EXERCISE PROMPT: Going through the entries below, copy out each line that contains "ZAJĘCIACH".
━━━
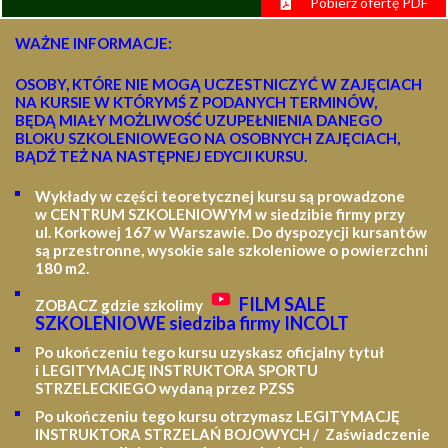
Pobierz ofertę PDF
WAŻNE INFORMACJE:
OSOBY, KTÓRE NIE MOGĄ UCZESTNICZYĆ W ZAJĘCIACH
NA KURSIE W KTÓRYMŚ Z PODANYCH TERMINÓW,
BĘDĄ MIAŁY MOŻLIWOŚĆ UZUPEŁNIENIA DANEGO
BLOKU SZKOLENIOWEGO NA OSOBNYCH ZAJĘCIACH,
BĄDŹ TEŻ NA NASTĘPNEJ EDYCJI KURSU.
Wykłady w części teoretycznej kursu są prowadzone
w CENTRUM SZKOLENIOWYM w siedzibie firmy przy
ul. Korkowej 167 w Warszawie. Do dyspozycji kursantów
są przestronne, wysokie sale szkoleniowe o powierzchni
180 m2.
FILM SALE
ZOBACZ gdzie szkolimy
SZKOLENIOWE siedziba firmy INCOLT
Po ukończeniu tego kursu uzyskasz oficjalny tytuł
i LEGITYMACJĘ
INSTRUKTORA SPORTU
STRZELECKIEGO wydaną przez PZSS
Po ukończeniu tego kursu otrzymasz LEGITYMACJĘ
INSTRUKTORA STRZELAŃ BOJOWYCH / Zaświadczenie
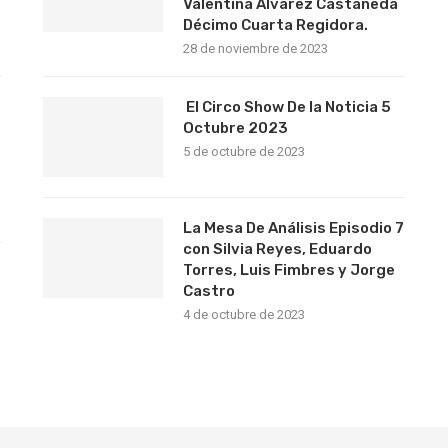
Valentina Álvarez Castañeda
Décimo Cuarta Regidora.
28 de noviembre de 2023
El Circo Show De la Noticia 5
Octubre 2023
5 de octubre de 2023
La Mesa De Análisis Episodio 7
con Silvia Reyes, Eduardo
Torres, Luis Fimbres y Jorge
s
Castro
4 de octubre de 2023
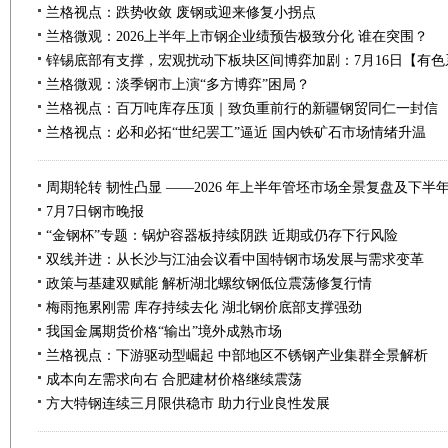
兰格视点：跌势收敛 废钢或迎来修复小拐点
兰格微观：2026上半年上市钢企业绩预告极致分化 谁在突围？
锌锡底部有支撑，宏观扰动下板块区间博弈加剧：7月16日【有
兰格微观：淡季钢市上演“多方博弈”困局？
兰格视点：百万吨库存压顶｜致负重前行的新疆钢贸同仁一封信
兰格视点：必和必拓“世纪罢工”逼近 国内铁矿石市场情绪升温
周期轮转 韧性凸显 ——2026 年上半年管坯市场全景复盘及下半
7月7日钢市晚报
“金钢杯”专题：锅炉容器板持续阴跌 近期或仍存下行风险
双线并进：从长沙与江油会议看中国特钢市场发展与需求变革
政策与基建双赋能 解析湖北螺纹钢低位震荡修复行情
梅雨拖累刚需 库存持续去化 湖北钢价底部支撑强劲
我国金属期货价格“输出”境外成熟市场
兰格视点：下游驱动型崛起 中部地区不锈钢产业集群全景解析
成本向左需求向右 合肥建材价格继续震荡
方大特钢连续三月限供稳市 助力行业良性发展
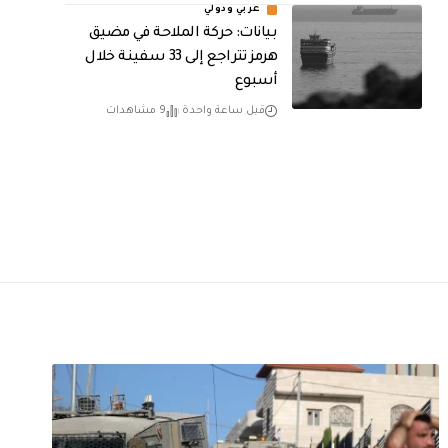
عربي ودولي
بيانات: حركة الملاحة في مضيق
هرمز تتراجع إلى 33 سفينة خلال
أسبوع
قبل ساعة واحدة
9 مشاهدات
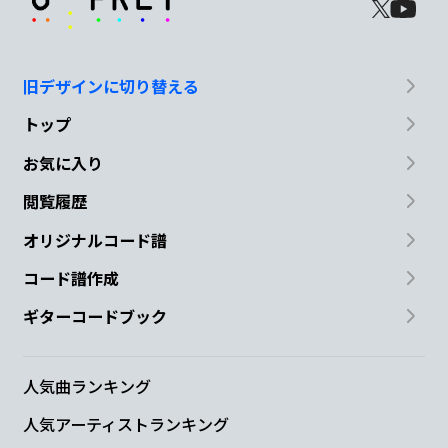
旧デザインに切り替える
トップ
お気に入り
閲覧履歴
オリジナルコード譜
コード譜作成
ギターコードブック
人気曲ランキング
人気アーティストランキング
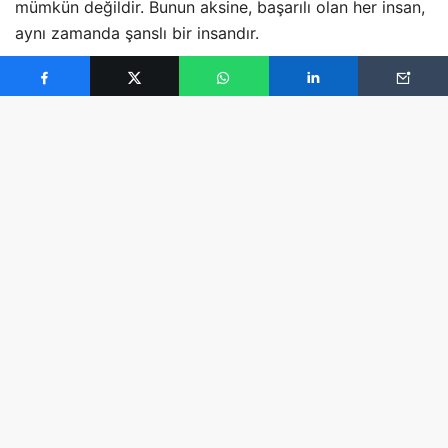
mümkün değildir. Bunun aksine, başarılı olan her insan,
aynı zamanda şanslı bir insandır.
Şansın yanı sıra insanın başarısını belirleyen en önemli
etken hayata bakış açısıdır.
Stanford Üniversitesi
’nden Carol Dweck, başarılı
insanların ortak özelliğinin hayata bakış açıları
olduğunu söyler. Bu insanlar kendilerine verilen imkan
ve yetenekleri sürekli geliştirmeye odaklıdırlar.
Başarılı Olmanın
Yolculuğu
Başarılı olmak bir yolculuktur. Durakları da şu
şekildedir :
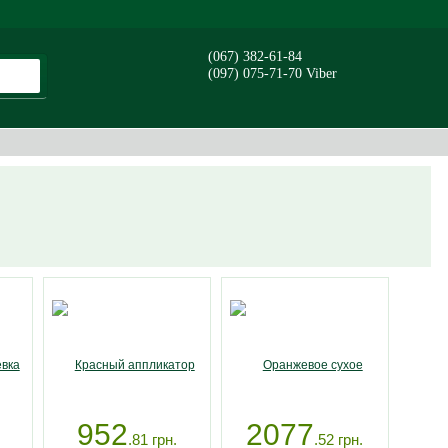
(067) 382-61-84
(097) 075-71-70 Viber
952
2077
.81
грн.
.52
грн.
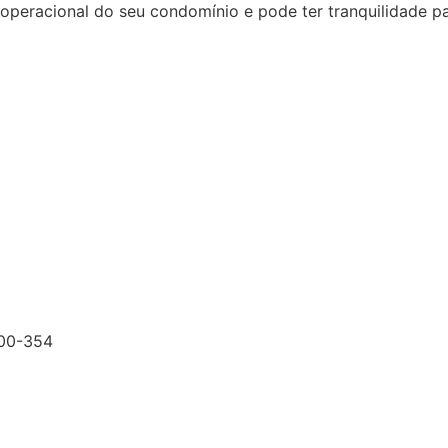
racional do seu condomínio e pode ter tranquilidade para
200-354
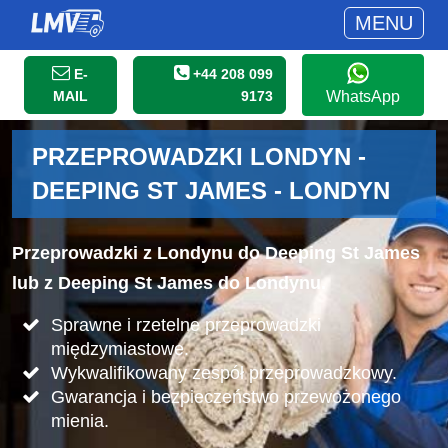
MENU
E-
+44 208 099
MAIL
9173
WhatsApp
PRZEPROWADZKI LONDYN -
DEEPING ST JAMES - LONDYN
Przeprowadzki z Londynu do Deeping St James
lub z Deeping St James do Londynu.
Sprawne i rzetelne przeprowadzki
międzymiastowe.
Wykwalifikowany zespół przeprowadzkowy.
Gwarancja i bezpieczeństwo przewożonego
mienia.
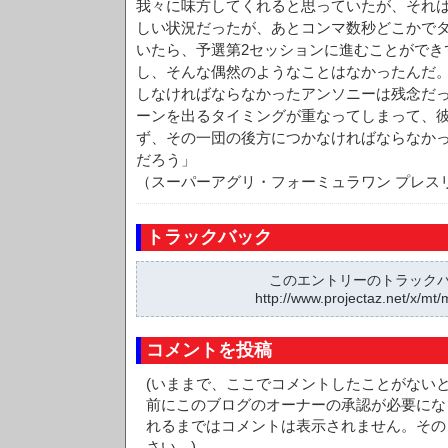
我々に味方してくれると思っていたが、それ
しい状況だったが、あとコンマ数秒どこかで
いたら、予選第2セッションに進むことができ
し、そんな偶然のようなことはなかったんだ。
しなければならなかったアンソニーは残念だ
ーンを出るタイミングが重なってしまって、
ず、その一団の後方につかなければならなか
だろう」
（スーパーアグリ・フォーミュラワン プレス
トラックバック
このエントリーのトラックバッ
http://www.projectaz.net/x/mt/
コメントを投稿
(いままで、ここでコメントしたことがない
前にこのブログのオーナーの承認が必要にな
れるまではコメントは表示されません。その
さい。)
━━━
SOLUTION TO THE PROBLEM:
OSOBY, KTÓRE NIE MOGĄ UCZESTNICZYĆ W ZAJĘCIACH
BLOKU SZKOLENIOWEGO NA OSOBNYCH ZAJĘCIACH,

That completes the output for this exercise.